REQUIRED WORK: Only the lines below between the one holding "contact@morsoftware.com" and the one holding "es of such third", inclusive, are to be reproduced word for word; the pictures are to be left out.

--- EXTRACTED DATA Enclosed Below ---

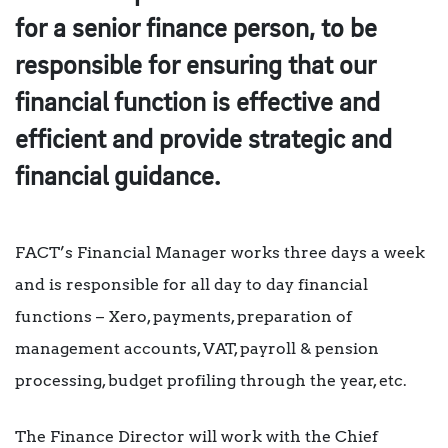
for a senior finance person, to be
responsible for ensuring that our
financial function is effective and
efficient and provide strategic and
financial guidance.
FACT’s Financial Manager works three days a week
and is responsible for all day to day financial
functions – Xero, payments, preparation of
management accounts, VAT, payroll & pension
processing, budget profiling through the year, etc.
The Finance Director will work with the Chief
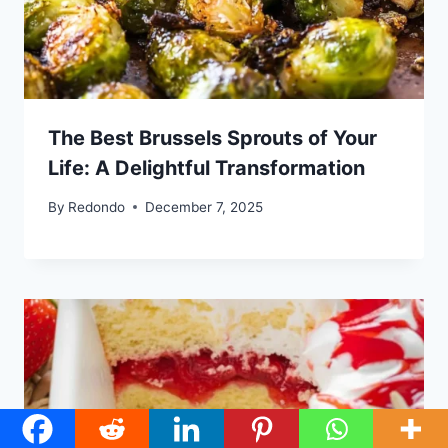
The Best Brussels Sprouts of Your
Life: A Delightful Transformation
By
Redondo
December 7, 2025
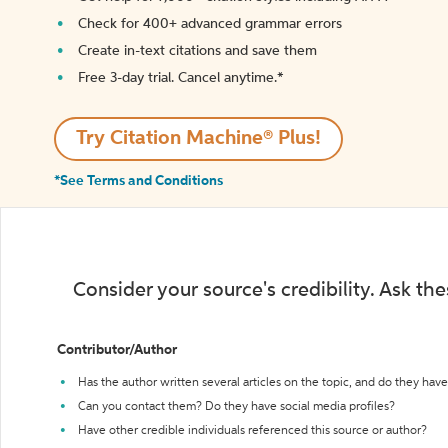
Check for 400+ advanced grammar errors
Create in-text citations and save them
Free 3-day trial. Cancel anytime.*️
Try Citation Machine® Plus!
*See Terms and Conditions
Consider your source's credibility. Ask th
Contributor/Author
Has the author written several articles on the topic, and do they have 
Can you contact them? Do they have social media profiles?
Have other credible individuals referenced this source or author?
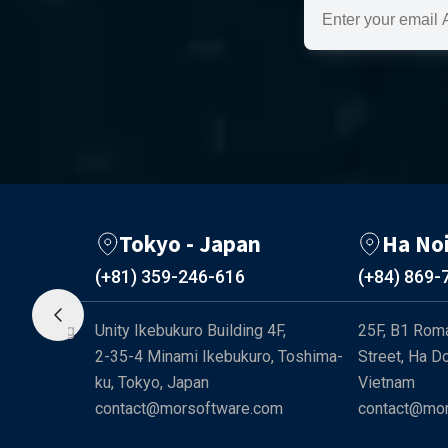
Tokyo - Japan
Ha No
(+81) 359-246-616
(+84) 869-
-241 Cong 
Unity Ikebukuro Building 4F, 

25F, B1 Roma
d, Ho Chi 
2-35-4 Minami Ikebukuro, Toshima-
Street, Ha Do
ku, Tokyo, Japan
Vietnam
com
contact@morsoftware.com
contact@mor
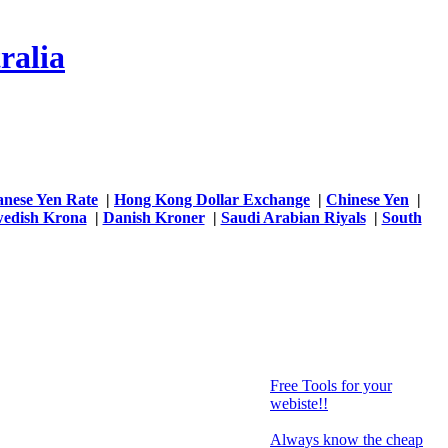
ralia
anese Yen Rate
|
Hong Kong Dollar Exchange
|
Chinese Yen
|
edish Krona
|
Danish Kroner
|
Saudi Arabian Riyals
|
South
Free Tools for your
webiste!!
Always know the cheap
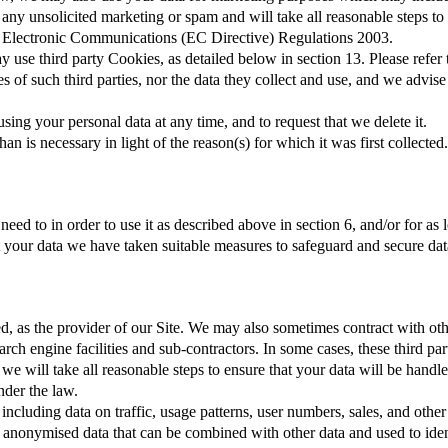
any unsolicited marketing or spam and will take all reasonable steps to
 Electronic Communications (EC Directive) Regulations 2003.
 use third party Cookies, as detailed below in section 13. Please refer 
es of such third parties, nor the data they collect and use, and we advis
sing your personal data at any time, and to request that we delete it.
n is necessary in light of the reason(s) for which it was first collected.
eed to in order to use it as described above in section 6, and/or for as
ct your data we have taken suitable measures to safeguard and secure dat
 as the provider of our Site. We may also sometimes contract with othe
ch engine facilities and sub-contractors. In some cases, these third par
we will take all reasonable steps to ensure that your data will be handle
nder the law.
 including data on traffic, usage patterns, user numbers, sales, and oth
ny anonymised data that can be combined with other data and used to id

--- End of Enclosed EXTRACTED DATA ---

ANSWER SPACE:
contact@morsoftware.com
contact@mor
ralia
anese Yen Rate
|
Hong Kong Dollar Exchange
|
Chinese Yen
|
edish Krona
|
Danish Kroner
|
Saudi Arabian Riyals
|
South
Free Tools for your
webiste!!
Always know the cheap
any unsolicited marketing or spam and will take all reasonable steps to
 Electronic Communications (EC Directive) Regulations 2003.
 use third party Cookies, as detailed below in section 13. Please refer 
es of such third parties, nor the data they collect and use, and we advis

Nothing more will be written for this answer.